The challenge lies in offsetting the loss of benefits like healthcare and saving for retirement

The so-called "gig" economy is growing, where people can do independent work for multiple hirers in the span of a day or week. Online platforms like ride-hailing service Uber are one example.

These changes present opportunities for Singapore workers - and challenges.

One area of opportunity lies in Singapore's ageing population. Caregiver duties will be a growing part of life for family members with frail elderly relatives.

Traditional whole-day or half-day work shifts may not allow them to balance caregiving and work - but a gig economy might.

For example, a retired nurse may want to keep busy without having to work full shifts.

Short deployments at a clinic or as a private nurse could earn her extra income, while drawing on her lifetime of experience.

Online marketplaces can help workers with skills and time, matching them with areas of demand and need.

This is especially helpful for tasks that can be done remotely.

The gig economy can also help small firms which cannot afford in-house departments or full-time employees for work in areas like design, editorial or translation.


The traditional payroll relationship between employer and worker involves benefits such as sick leave entitlements and healthcare support.

Workplaces and payroll employment are a fulcrum for state regulation and intervention, whether in maintaining safety standards or mandating Central Provident Fund (CPF) contributions by employers. But the gig economy is changing this.

Delivery drivers can be hired as payroll employees - but now, the relationship can be re-defined as a contract for service: the driver signs a contract to provide delivery runs.

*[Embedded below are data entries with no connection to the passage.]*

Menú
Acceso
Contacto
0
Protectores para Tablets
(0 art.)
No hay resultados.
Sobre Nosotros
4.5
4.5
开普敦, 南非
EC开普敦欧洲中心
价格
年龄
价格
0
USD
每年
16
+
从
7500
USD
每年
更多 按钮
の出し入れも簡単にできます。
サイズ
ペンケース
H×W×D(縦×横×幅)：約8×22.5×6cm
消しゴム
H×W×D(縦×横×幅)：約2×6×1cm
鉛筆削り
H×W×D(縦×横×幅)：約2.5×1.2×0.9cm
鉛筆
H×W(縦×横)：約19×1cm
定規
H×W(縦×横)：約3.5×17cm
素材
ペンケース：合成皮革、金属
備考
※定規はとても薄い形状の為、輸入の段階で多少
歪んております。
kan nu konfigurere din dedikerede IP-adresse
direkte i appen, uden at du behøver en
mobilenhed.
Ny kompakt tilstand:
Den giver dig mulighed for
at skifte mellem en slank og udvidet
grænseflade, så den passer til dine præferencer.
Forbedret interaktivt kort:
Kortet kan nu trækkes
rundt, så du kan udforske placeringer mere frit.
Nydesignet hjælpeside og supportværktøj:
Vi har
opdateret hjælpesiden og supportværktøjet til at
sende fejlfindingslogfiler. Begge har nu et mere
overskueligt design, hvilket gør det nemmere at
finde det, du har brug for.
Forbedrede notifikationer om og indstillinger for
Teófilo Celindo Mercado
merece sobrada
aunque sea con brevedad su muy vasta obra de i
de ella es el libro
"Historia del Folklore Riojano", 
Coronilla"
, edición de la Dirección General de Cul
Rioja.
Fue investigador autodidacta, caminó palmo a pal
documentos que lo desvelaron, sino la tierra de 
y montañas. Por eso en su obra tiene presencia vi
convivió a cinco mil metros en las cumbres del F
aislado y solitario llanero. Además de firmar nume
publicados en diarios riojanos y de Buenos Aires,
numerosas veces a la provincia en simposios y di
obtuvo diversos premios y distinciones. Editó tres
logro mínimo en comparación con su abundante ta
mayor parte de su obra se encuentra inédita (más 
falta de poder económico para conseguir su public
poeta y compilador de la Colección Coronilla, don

Fundamentally the same kind of work, yet the firm can shift many responsibilities and risks to the worker - whether CPF contributions, insurance, or compensation in the event of an accident on the job.

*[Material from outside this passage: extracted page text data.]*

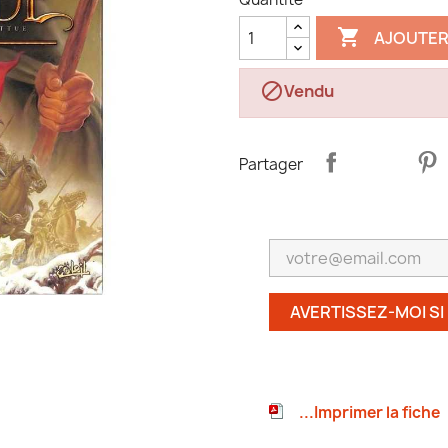

AJOUTER

Vendu
Partager
AVERTISSEZ-MOI SI
...Imprimer la fiche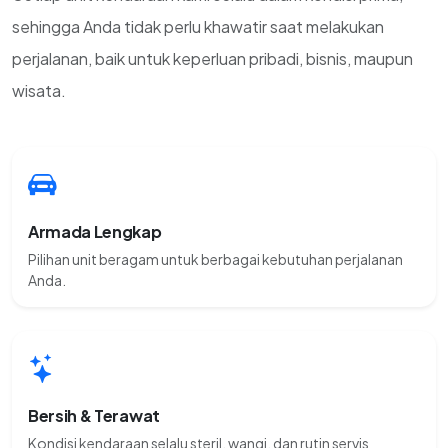
sehingga Anda tidak perlu khawatir saat melakukan
perjalanan, baik untuk keperluan pribadi, bisnis, maupun
wisata.
Armada Lengkap
Pilihan unit beragam untuk berbagai kebutuhan perjalanan
Anda.
Bersih & Terawat
Kondisi kendaraan selalu steril, wangi, dan rutin servis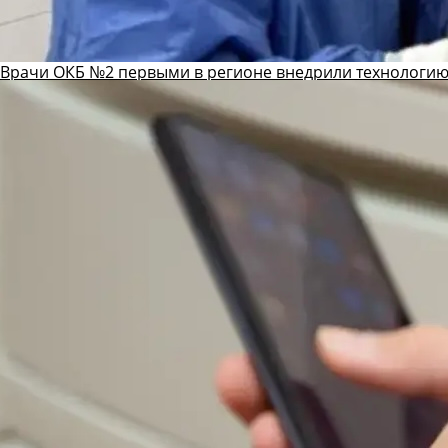
Врачи ОКБ №2 первыми в регионе внедрили технологию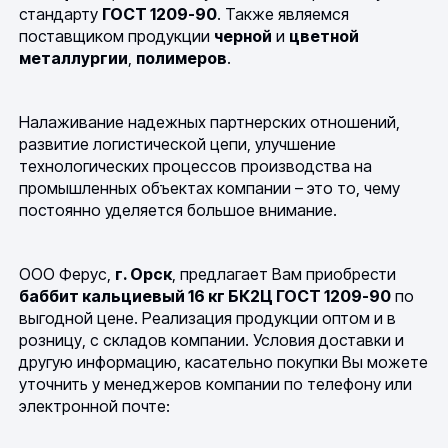
стандарту
ГОСТ 1209-90
. Также являемся
поставщиком продукции
черной
и
цветной
металлургии
,
полимеров
.
Налаживание надежных партнерских отношений,
развитие логистической цепи, улучшение
технологических процессов производства на
промышленных объектах компании – это то, чему
постоянно уделяется большое внимание.
ООО Ферус,
г. Орск
, предлагает Вам приобрести
баббит кальциевый 16 кг БК2Ц ГОСТ 1209-90
по
выгодной цене. Реализация продукции оптом и в
розницу, с складов компании. Условия доставки и
другую информацию, касательно покупки Вы можете
уточнить у менеджеров компании по телефону или
электронной почте: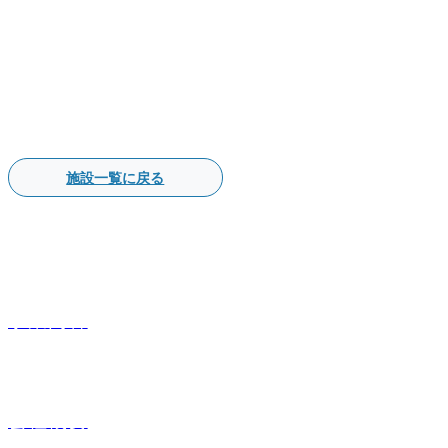
施設一覧に戻る
事業内容
会社概要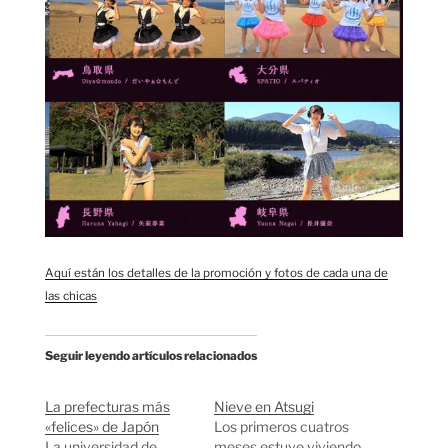
Aquí están los detalles de la promoción y fotos de cada una de
las chicas
Seguir leyendo artículos relacionados
La prefecturas más
Nieve en Atsugi
«felices» de Japón
Los primeros cuatros
La universidad de
meses estuve viviendo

The firm reaps the same benefits, but the worker has become more vulnerable.

There are deep implications for labour relations, healthcare and retirement adequacy.

Policies such as CPF are linked to the employer-employee relationship, especially the employer's CPF contribution.

Yet, by redefining a worker as a "freelancer" or contract service provider, the employer can disrupt this and avoid paying CPF.

This has knock-on effects for home ownership, Medisave and retirement.

In an ideal world, the market would enforce discipline on firms, so that workers receive adequate CPF and benefits regardless of status - payroll employee, contract service provider, or gig worker. But labour markets can become segmented.

Even in a tight labour market, there can be groups of workers who cannot find work, or who are underemployed.

In contrast, a gig economy that takes good care of workers can, in turn, benefit employers, by drawing talent and skills back to the workforce.

These workers might otherwise have stayed on the sidelines due to commitments that get in the way of full-time work.

Singapore is small enough to reinvent policy nimbly so that workers' interests are well protected in a gig economy.

Here are a few ideas.

We could test new ways to assess an employer's CPF contribution responsibilities.

Imagine a formula that looked at the hours of work spent on micro-jobs, or the remuneration each month from a contractor arrangement, then specified how much the firm should contribute in CPF for the worker.

If an employer treats a worker like an employee, then re-defining the job as "self-employment" should not be a loophole to avoid responsibilities.

This could act as an "operating system" to help workers build up CPF retirement savings even in the gig economy.

Once in place, it would open the door to policy measures. What if a minimum employer CPF contribution were specified, for each hour worked or each unit of labour?

This could also be a platform to facilitate employers to purchase insurance and pool risk, so that workers are not left in the lurch should a workplace accident occur, or without pay if urgent sick leave needs to be taken.

The idea of risk pooling is not far- fetched - MediShield Life already provides a form of portable medical insurance for workers, whether in the conventional payroll or gig economy labour markets.

Trade union collective bargaining and tripartism will be even more important in the years to come, to help rebalance the asymmetries of the gig economy.

The public sector can also help shape market norms by providing adequate benefits when hiring contract workers, while ensuring that every subcontractor gives their own workers a fair deal - regardless of how the job is defined.

Some of these suggestions may have seemed far-fetched a decade ago, as would have the notion of a gig economy. But history has shown that the world can change in unexpected ways.

We must keep up, and disrupt the disruptions, so that these changes can work for our workers.

  • The writer is a medical doctor and a Member of Parliament for Jurong GRC.